So for some time yet we will be reliant for on journalists to test the water for politicians, or to actually try and raise its temperature sufficiently so the poor dears don't have to fret about their cold feet. Hargreaves did his bit by pointing out that treatment has consistently proved more effective than prevention, that preaching abstinence doesn't appear to be working, that prohibition makes criminals out of too many ordinary citizens. (Though sympathetic to Hargreaves' case I'm not sure this last point is the most effective argument in his arsenal. It rather leapfrogs the question of whether the behaviour in question is wrong, and it's those who believe it is that need persuading, after all. If someone were to say to you that crime figures could be halved by the legalisation of burglary, you could be forgiven for thinking that they had missed the point.)

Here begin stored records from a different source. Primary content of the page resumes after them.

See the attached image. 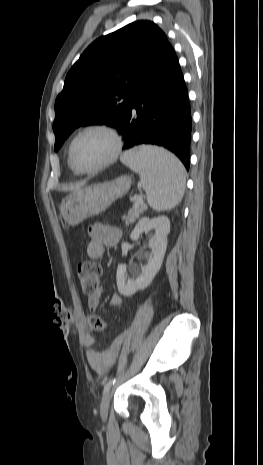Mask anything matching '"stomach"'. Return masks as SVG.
<instances>
[{"mask_svg":"<svg viewBox=\"0 0 263 465\" xmlns=\"http://www.w3.org/2000/svg\"><path fill=\"white\" fill-rule=\"evenodd\" d=\"M131 186L129 176L87 186L71 192L60 204V212L69 225H77L83 220L104 212L116 199L124 196Z\"/></svg>","mask_w":263,"mask_h":465,"instance_id":"obj_1","label":"stomach"}]
</instances>
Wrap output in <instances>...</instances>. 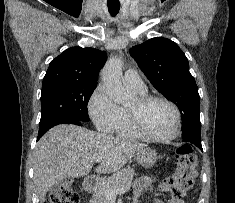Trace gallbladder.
I'll use <instances>...</instances> for the list:
<instances>
[{
	"mask_svg": "<svg viewBox=\"0 0 235 203\" xmlns=\"http://www.w3.org/2000/svg\"><path fill=\"white\" fill-rule=\"evenodd\" d=\"M65 181L64 180H57V183L51 188V190H54L58 188L60 185H64Z\"/></svg>",
	"mask_w": 235,
	"mask_h": 203,
	"instance_id": "gallbladder-1",
	"label": "gallbladder"
}]
</instances>
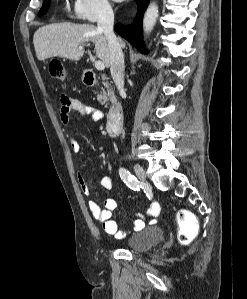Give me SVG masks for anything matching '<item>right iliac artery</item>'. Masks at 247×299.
Instances as JSON below:
<instances>
[{"mask_svg":"<svg viewBox=\"0 0 247 299\" xmlns=\"http://www.w3.org/2000/svg\"><path fill=\"white\" fill-rule=\"evenodd\" d=\"M120 177L123 180V182L132 190L138 191L139 190V181L137 178L126 169L120 170Z\"/></svg>","mask_w":247,"mask_h":299,"instance_id":"right-iliac-artery-1","label":"right iliac artery"}]
</instances>
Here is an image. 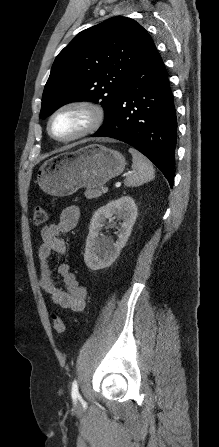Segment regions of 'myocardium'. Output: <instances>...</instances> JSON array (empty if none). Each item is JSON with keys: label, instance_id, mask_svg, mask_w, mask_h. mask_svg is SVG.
Returning <instances> with one entry per match:
<instances>
[{"label": "myocardium", "instance_id": "obj_1", "mask_svg": "<svg viewBox=\"0 0 219 447\" xmlns=\"http://www.w3.org/2000/svg\"><path fill=\"white\" fill-rule=\"evenodd\" d=\"M67 111L83 112L88 119L87 123L81 130L71 136L57 137L52 132V122L58 115ZM104 121L105 112L100 105L86 100H74L62 104L51 113L47 121V132L56 141L72 142L95 133L103 125Z\"/></svg>", "mask_w": 219, "mask_h": 447}]
</instances>
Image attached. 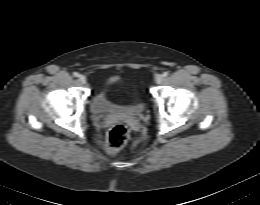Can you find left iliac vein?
<instances>
[{"label":"left iliac vein","instance_id":"1","mask_svg":"<svg viewBox=\"0 0 260 205\" xmlns=\"http://www.w3.org/2000/svg\"><path fill=\"white\" fill-rule=\"evenodd\" d=\"M155 81L157 84H161L163 82V76L162 75H157L155 78Z\"/></svg>","mask_w":260,"mask_h":205}]
</instances>
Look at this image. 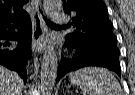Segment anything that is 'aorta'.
Returning <instances> with one entry per match:
<instances>
[{"mask_svg":"<svg viewBox=\"0 0 135 95\" xmlns=\"http://www.w3.org/2000/svg\"><path fill=\"white\" fill-rule=\"evenodd\" d=\"M44 10L47 15H52L62 7V0H44ZM57 54L54 46L48 45L43 54L40 74V89L42 95H52L57 77Z\"/></svg>","mask_w":135,"mask_h":95,"instance_id":"762f6f07","label":"aorta"}]
</instances>
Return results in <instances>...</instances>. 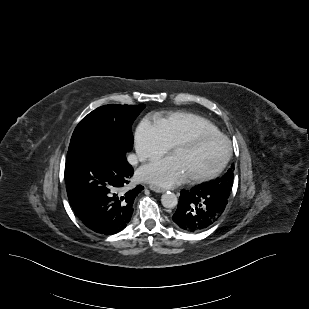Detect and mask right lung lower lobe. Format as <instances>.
<instances>
[{"instance_id": "98d812e1", "label": "right lung lower lobe", "mask_w": 309, "mask_h": 309, "mask_svg": "<svg viewBox=\"0 0 309 309\" xmlns=\"http://www.w3.org/2000/svg\"><path fill=\"white\" fill-rule=\"evenodd\" d=\"M134 170L126 151L113 140L89 136L70 143L65 182L70 204L91 230L112 235L122 231L143 186H128Z\"/></svg>"}]
</instances>
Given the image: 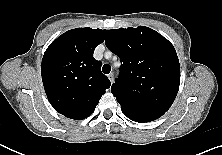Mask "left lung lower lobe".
Listing matches in <instances>:
<instances>
[{"label":"left lung lower lobe","instance_id":"obj_1","mask_svg":"<svg viewBox=\"0 0 222 155\" xmlns=\"http://www.w3.org/2000/svg\"><path fill=\"white\" fill-rule=\"evenodd\" d=\"M129 119L135 121V122H139V123H143V122H149V121H153L155 119L149 118V117H143L140 115H134V114H128V113H124Z\"/></svg>","mask_w":222,"mask_h":155}]
</instances>
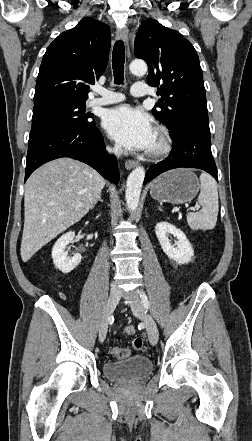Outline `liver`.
<instances>
[{
	"label": "liver",
	"instance_id": "obj_1",
	"mask_svg": "<svg viewBox=\"0 0 252 441\" xmlns=\"http://www.w3.org/2000/svg\"><path fill=\"white\" fill-rule=\"evenodd\" d=\"M104 186L105 179L97 171L67 157L50 161L34 171L25 185L20 248L23 262L80 221Z\"/></svg>",
	"mask_w": 252,
	"mask_h": 441
}]
</instances>
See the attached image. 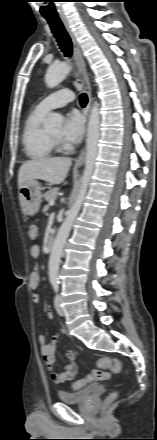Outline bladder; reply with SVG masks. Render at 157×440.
Listing matches in <instances>:
<instances>
[{
	"instance_id": "1",
	"label": "bladder",
	"mask_w": 157,
	"mask_h": 440,
	"mask_svg": "<svg viewBox=\"0 0 157 440\" xmlns=\"http://www.w3.org/2000/svg\"><path fill=\"white\" fill-rule=\"evenodd\" d=\"M97 385H89L74 392L58 391V399L65 404H81L87 401L96 391Z\"/></svg>"
}]
</instances>
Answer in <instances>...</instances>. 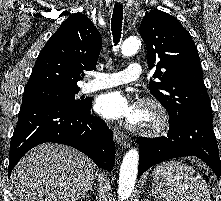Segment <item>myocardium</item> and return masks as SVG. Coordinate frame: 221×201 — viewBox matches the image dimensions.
<instances>
[{
  "instance_id": "1",
  "label": "myocardium",
  "mask_w": 221,
  "mask_h": 201,
  "mask_svg": "<svg viewBox=\"0 0 221 201\" xmlns=\"http://www.w3.org/2000/svg\"><path fill=\"white\" fill-rule=\"evenodd\" d=\"M138 107L140 111L149 116L150 121L143 125L130 122L128 128L131 131L145 135H156L168 128L170 121L169 113L159 100L152 97H145L139 101Z\"/></svg>"
}]
</instances>
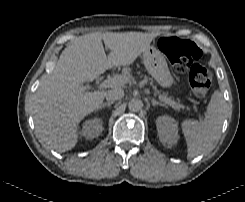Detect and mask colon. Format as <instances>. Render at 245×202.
I'll return each mask as SVG.
<instances>
[{"mask_svg": "<svg viewBox=\"0 0 245 202\" xmlns=\"http://www.w3.org/2000/svg\"><path fill=\"white\" fill-rule=\"evenodd\" d=\"M159 45L172 66L179 73H187L192 92L204 96L212 85V74L202 67L200 49L192 42L179 39L175 36H164Z\"/></svg>", "mask_w": 245, "mask_h": 202, "instance_id": "1", "label": "colon"}]
</instances>
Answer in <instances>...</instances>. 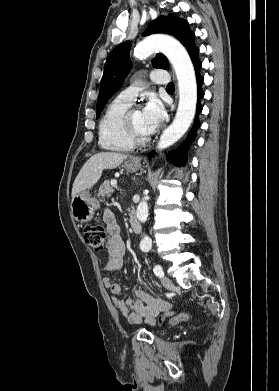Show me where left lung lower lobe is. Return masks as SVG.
Segmentation results:
<instances>
[{
  "label": "left lung lower lobe",
  "mask_w": 279,
  "mask_h": 391,
  "mask_svg": "<svg viewBox=\"0 0 279 391\" xmlns=\"http://www.w3.org/2000/svg\"><path fill=\"white\" fill-rule=\"evenodd\" d=\"M199 49L196 48L194 52L190 55L195 72H196V79H197V87H198V99H197V109H196V117L193 124V127L188 134L186 140L178 147L175 151L168 153L167 159L178 166H184L186 162V156H187V150L189 148V144L195 139L196 136V129L200 126V123L198 121V115L202 111V107L200 105V100L204 96V92L202 90V83H203V77L200 75L199 70L201 68V61L198 58ZM154 152H150L148 154V157L154 156Z\"/></svg>",
  "instance_id": "0a47b994"
}]
</instances>
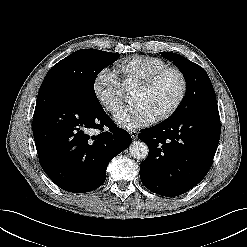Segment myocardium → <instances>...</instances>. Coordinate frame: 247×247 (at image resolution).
Returning <instances> with one entry per match:
<instances>
[{
  "label": "myocardium",
  "instance_id": "1",
  "mask_svg": "<svg viewBox=\"0 0 247 247\" xmlns=\"http://www.w3.org/2000/svg\"><path fill=\"white\" fill-rule=\"evenodd\" d=\"M169 71H173L177 73L178 76L180 77L181 90H180V93L176 101L173 103V105L170 108H168L166 111H164L163 113L157 116L156 119L158 121H163L173 116L178 111L182 103L184 102L185 97L187 95V91H188V81H187L185 73L176 66H165L147 75L137 84V87H140L143 89L149 88L151 85H153L156 82V80L160 76H162L164 73L169 72Z\"/></svg>",
  "mask_w": 247,
  "mask_h": 247
}]
</instances>
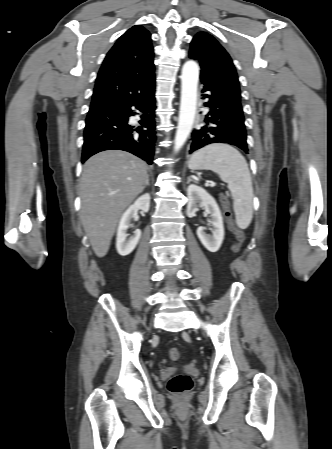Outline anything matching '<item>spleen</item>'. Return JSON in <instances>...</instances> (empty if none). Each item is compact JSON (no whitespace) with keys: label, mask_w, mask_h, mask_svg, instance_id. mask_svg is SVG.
<instances>
[{"label":"spleen","mask_w":332,"mask_h":449,"mask_svg":"<svg viewBox=\"0 0 332 449\" xmlns=\"http://www.w3.org/2000/svg\"><path fill=\"white\" fill-rule=\"evenodd\" d=\"M188 166L191 170H211L228 184L234 198L236 223L246 229L253 218V187L248 164L241 153L227 144H211L196 151Z\"/></svg>","instance_id":"3e777b00"}]
</instances>
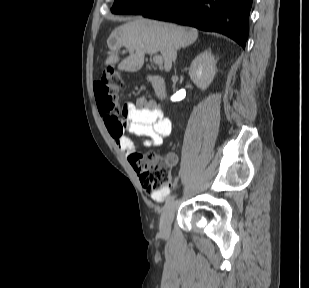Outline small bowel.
<instances>
[{
  "mask_svg": "<svg viewBox=\"0 0 309 288\" xmlns=\"http://www.w3.org/2000/svg\"><path fill=\"white\" fill-rule=\"evenodd\" d=\"M130 108L129 117L125 123H118L112 119L104 118L105 126L109 135L114 139L120 150L128 157L131 166L136 170V164L131 156L137 152L134 142L125 132H129L142 138V145L147 148L158 147L163 139L171 132L172 122L165 117L163 110L154 100L138 98L136 103H128ZM167 162L171 166L178 163V156L175 152L167 153ZM175 182L171 188L160 193L152 194L154 202H163L170 191L175 188Z\"/></svg>",
  "mask_w": 309,
  "mask_h": 288,
  "instance_id": "1",
  "label": "small bowel"
}]
</instances>
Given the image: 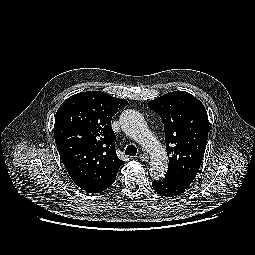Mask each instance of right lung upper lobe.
Returning a JSON list of instances; mask_svg holds the SVG:
<instances>
[{"instance_id": "cb5924a9", "label": "right lung upper lobe", "mask_w": 255, "mask_h": 255, "mask_svg": "<svg viewBox=\"0 0 255 255\" xmlns=\"http://www.w3.org/2000/svg\"><path fill=\"white\" fill-rule=\"evenodd\" d=\"M128 102L100 91L75 94L55 115L54 137L63 164L82 190L116 179L124 163L116 155L112 117Z\"/></svg>"}]
</instances>
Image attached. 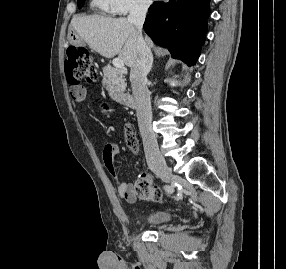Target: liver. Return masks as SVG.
Instances as JSON below:
<instances>
[{"label":"liver","mask_w":286,"mask_h":269,"mask_svg":"<svg viewBox=\"0 0 286 269\" xmlns=\"http://www.w3.org/2000/svg\"><path fill=\"white\" fill-rule=\"evenodd\" d=\"M71 27L90 48L106 58H118L133 68L139 59L138 34L132 22L126 18H111L99 15L75 16ZM149 48L153 42L146 37Z\"/></svg>","instance_id":"6515ba94"}]
</instances>
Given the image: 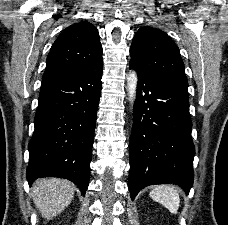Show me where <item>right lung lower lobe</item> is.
Returning a JSON list of instances; mask_svg holds the SVG:
<instances>
[{
    "instance_id": "98d812e1",
    "label": "right lung lower lobe",
    "mask_w": 228,
    "mask_h": 225,
    "mask_svg": "<svg viewBox=\"0 0 228 225\" xmlns=\"http://www.w3.org/2000/svg\"><path fill=\"white\" fill-rule=\"evenodd\" d=\"M103 59L77 73L43 81L29 142L26 176L62 177L85 194L102 88Z\"/></svg>"
}]
</instances>
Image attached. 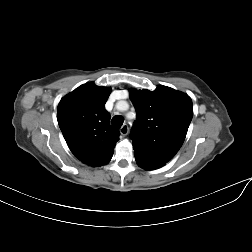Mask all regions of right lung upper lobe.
<instances>
[{
	"label": "right lung upper lobe",
	"mask_w": 252,
	"mask_h": 252,
	"mask_svg": "<svg viewBox=\"0 0 252 252\" xmlns=\"http://www.w3.org/2000/svg\"><path fill=\"white\" fill-rule=\"evenodd\" d=\"M111 88L93 83L81 85L61 99L58 124L71 152L88 166L107 164L120 132L109 124L105 103Z\"/></svg>",
	"instance_id": "cb5924a9"
}]
</instances>
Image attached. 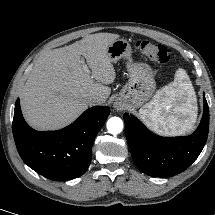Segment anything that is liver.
<instances>
[{
    "label": "liver",
    "instance_id": "obj_1",
    "mask_svg": "<svg viewBox=\"0 0 215 215\" xmlns=\"http://www.w3.org/2000/svg\"><path fill=\"white\" fill-rule=\"evenodd\" d=\"M118 38L117 34L96 33L42 53L21 96L26 121L38 130L60 129L88 108V97L96 95L106 101L111 93L107 85L116 78L107 48ZM81 56L91 75L83 70Z\"/></svg>",
    "mask_w": 215,
    "mask_h": 215
}]
</instances>
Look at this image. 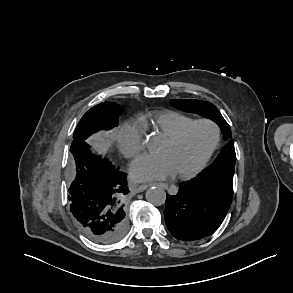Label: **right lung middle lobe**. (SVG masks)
<instances>
[{
	"instance_id": "1",
	"label": "right lung middle lobe",
	"mask_w": 293,
	"mask_h": 293,
	"mask_svg": "<svg viewBox=\"0 0 293 293\" xmlns=\"http://www.w3.org/2000/svg\"><path fill=\"white\" fill-rule=\"evenodd\" d=\"M120 107L111 102H103L85 113L78 123L73 141H85L91 134L101 129H112L118 125Z\"/></svg>"
}]
</instances>
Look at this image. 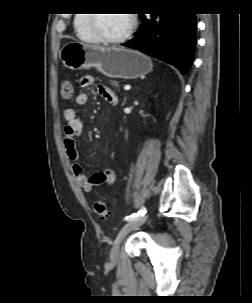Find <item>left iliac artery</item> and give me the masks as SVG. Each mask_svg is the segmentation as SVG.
<instances>
[{"label": "left iliac artery", "mask_w": 252, "mask_h": 303, "mask_svg": "<svg viewBox=\"0 0 252 303\" xmlns=\"http://www.w3.org/2000/svg\"><path fill=\"white\" fill-rule=\"evenodd\" d=\"M145 213H146V207H145V206H142L141 209L138 211V213H134V214H132V215H130V216H126V217L124 218V220H125V221H131V220H133V219H135V218H137V217H139V216L144 215Z\"/></svg>", "instance_id": "obj_1"}]
</instances>
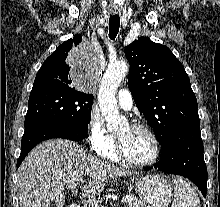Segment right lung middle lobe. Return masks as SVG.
<instances>
[{
  "mask_svg": "<svg viewBox=\"0 0 220 207\" xmlns=\"http://www.w3.org/2000/svg\"><path fill=\"white\" fill-rule=\"evenodd\" d=\"M93 95L75 88L42 86L32 88L25 127L32 123H53L88 128Z\"/></svg>",
  "mask_w": 220,
  "mask_h": 207,
  "instance_id": "obj_1",
  "label": "right lung middle lobe"
}]
</instances>
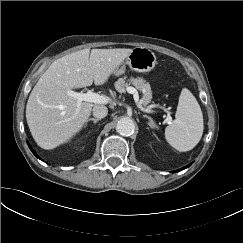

It is clear, though, that increasing numbers of people simply don't accept the implicit equation between personal use of drugs and crime. On Monday Panorama took a long time to say a simple thing - that millions of Britons now treat the drug laws as irrelevent to their private life. On Thursday Public Eye reminded you that the reason for that may be because so many regard the law as morally inconsistent. "We do not condone the use of drugs" says Tony Newton firmly, and millions look on and see a hypocrite or worse - a man whose party happily adapts itself to the interests of the brewers and distillers of a notoriously destructive drug (alcohol) and whose former leader helps to peddle a highly addictive drug (nicotine) to Third World countries. The debate is far from over yet - Wednesday's Newsnight, in direct contradiction of Public Eye's take on the matter, reported on American evidence that Nancy Reagan's "Just Say No" campaign had worked well - but at least some kind of debate has begun.